To sum up, research concerning disciplinary actions by depositors in developed countries tends to employ uninsured large deposits, such as CD, as a proxy to measure market discipline. A large number of studies have found evidence that supports the hypothesis regarding sensitivity of the CD interest rates against bank fundamentals. However, the use of CD interest rates for a regulatory measure should not be overstated due to the limitations of CDs in disciplining banks.

31 2.4.1.3 Market Discipline by Depositors in Developing Economies

In developing economies, data on CD is limited because its use is not popular and its number is insignificant compared to the whole third party funds in the banking sector (Hadad et al., 2011).

Therefore, unlike in developed countries, studies on discipline by depositors in emerging economies commonly use ordinary deposit such as saving, demand, and time deposits (Valensi, 2005).
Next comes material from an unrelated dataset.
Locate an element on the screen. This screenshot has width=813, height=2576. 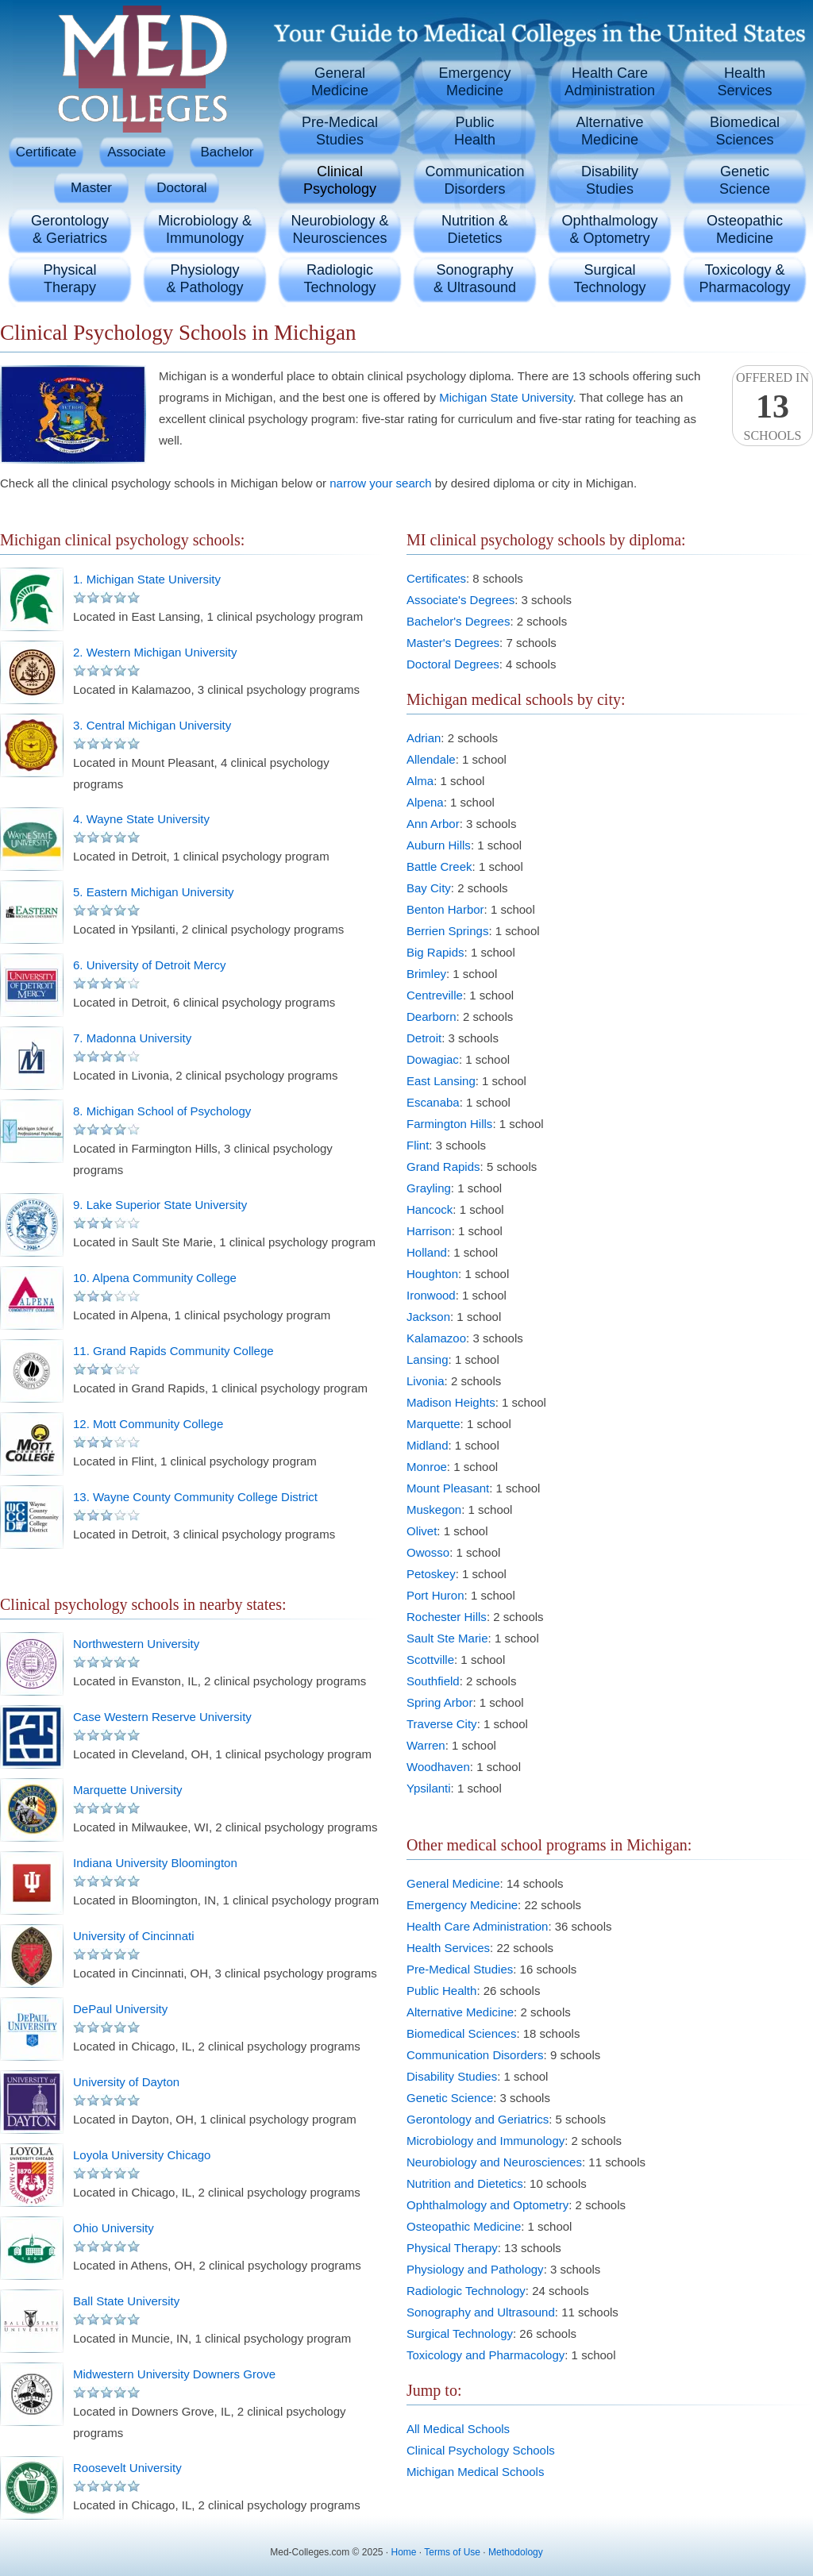 Houghton is located at coordinates (432, 1273).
As discussed earlier, financial markets in developing economies notably differ from their counterparts in developed economies. This is mainly due to the lack of ideal preconditions for an effective market mechanism, such as, for example, the absence of sufficient and relevant market information and infrastructures. The level of transparency plays an essential role since banks that disclose more information will be subject to more market discipline and have a greater incentive to limit their risk of default (Baumann & Nier, 2003; Calomiris, 1997; Levy-Yeyati et al., 2004a). In the context of developing economies, financial information generation is very costly, corporate governance is weak, and banks are more likely to ignore market discipline (Ward, 2002). Therefore, due to the lack of information and the low level of bank transparency, the presence and the effectiveness of market discipline in developing economies is in doubt (Calomiris, 1997; Caprio & Honohan, 2004; Mishkin, 1996; Ward, 2002).
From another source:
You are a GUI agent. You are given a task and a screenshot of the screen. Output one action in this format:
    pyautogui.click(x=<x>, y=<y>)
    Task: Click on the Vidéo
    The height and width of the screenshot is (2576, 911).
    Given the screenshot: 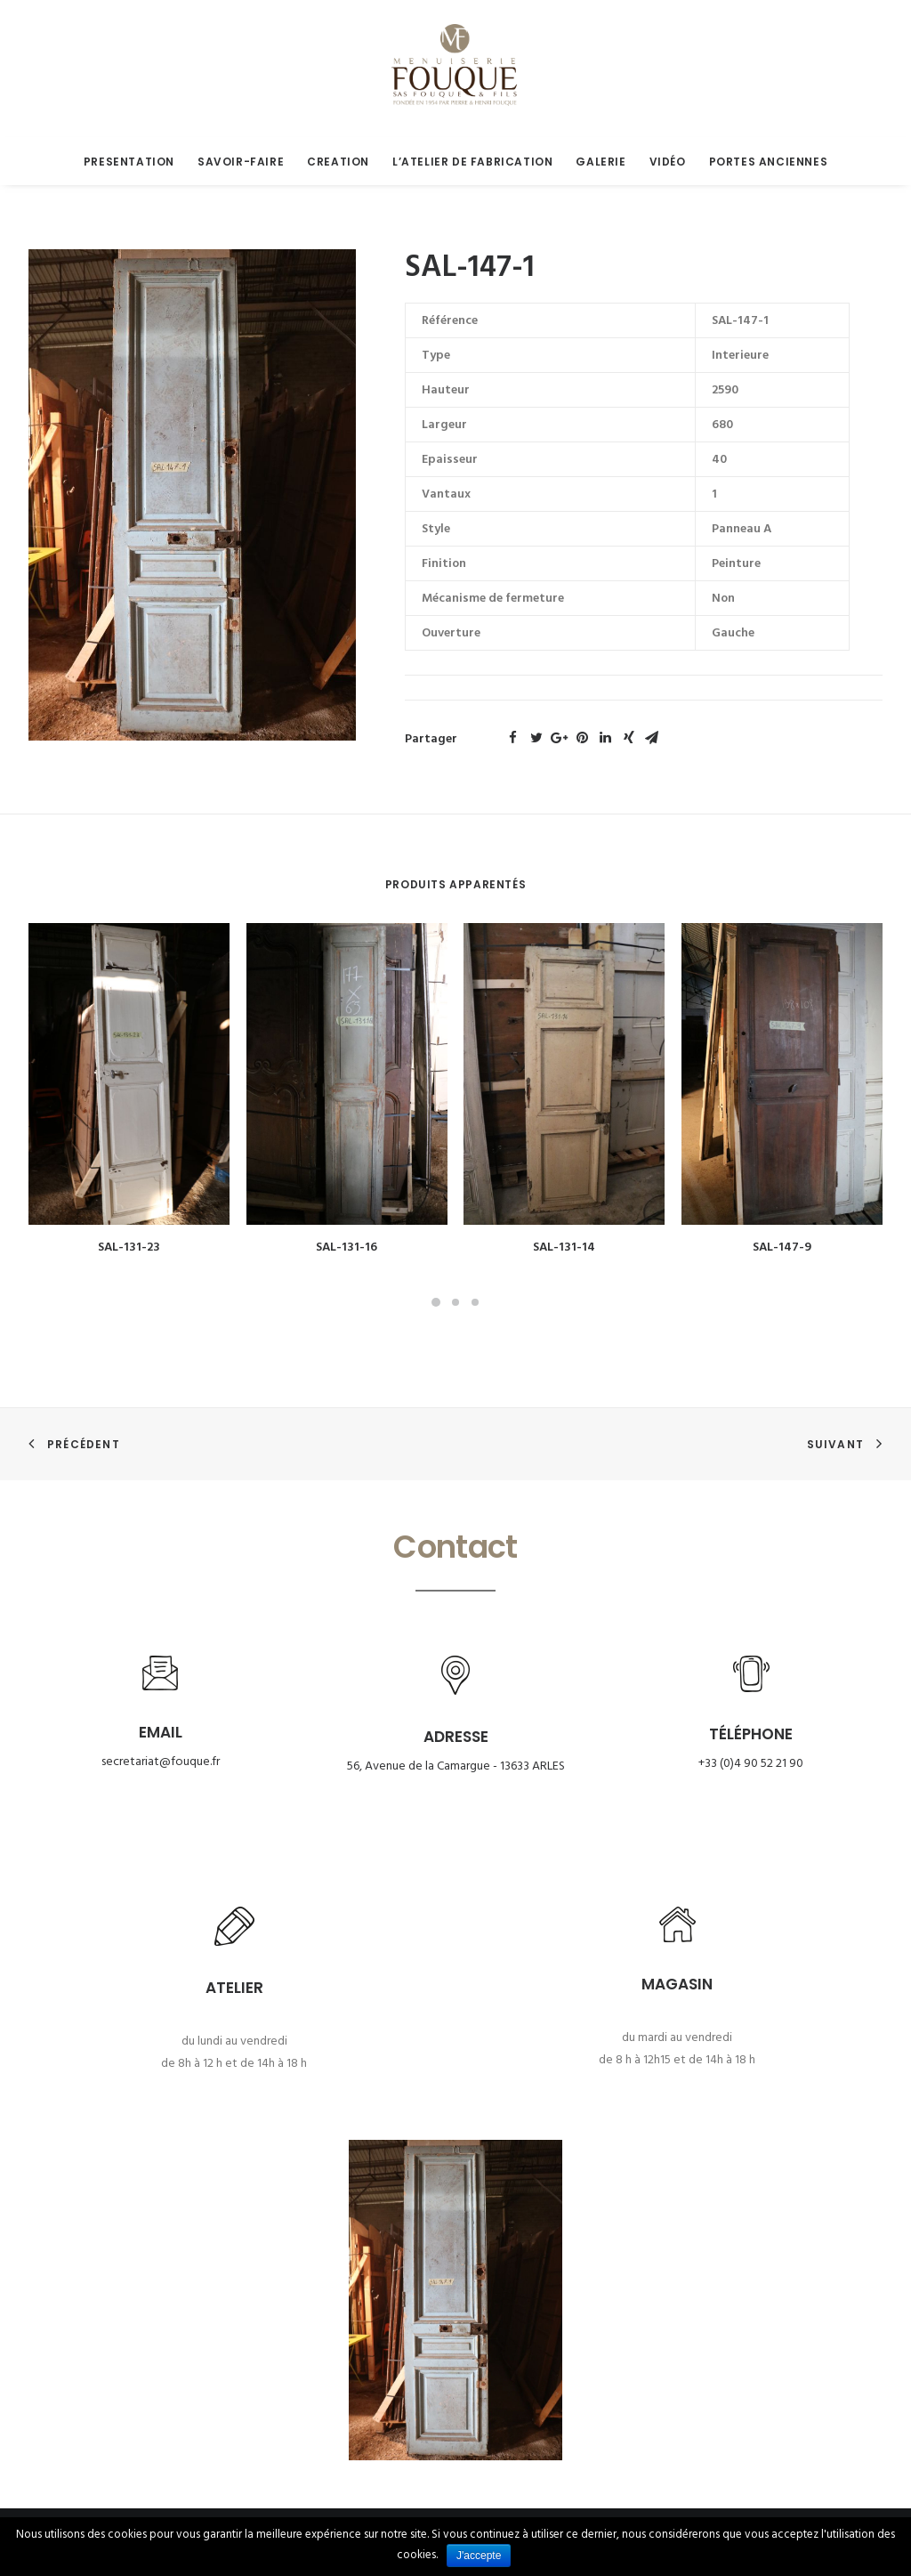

Despite limited necessary conditions for an effective market discipline, a significant number of studies have found empirical evidence that confirmed the existence of market discipline imposed by depositors in developing economies. For instance, depositors discipline banks for taking riskier activities by withdrawing their funds, as found in Colombia (Barajas & Steiner, 2000), China (Wu & Bowe, 2012), and Russia (Karas, Pyle, & Schoors, 2010). Depositors punished risky banks by demanding higher interest rate in Poland (Mondschean & Opiela, 1999) and Indonesia (Hadad et al., 2011). Moreover, depositors punished banks for risky behaviour, both by withdrawing their deposits and by requiring higher interest rates as found in Argentina, Chile, and Mexico (Calomiris & Powell, 2001; Martinez-Peria & Schmukler, 2001), in India (Ghosh &

Das, 2003), and Bolivia (Luzio-Antezana, 2001). In short, these empirical results support the hypothesis that maintains that market monitoring of banks can exist and complement public monitoring by bank regulators, even in less sophisticated financial markets (Hadad et al., 2011;

Martinez-Peria & Schmukler, 2001; Mondschean & Opiela, 1999).
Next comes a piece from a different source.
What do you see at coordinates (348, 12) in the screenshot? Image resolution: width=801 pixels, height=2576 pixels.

However, Levy-Yeyati et al. (2004b) could not find evidence that Argentinean and Uruguayan depositors disciplined their banks during the crisis period of 2000-2001. The weak evidence regarding the existence of market discipline in developing economies can be attributed to several

32 factors. These include the level of transparency, the extent of government deposit insurance, government ownership of banks, and macroeconomic variables (Levy-Yeyati et al., 2004b). The impact of market and macroeconomic variables on market discipline is discussed further in Section 2.4.1.4.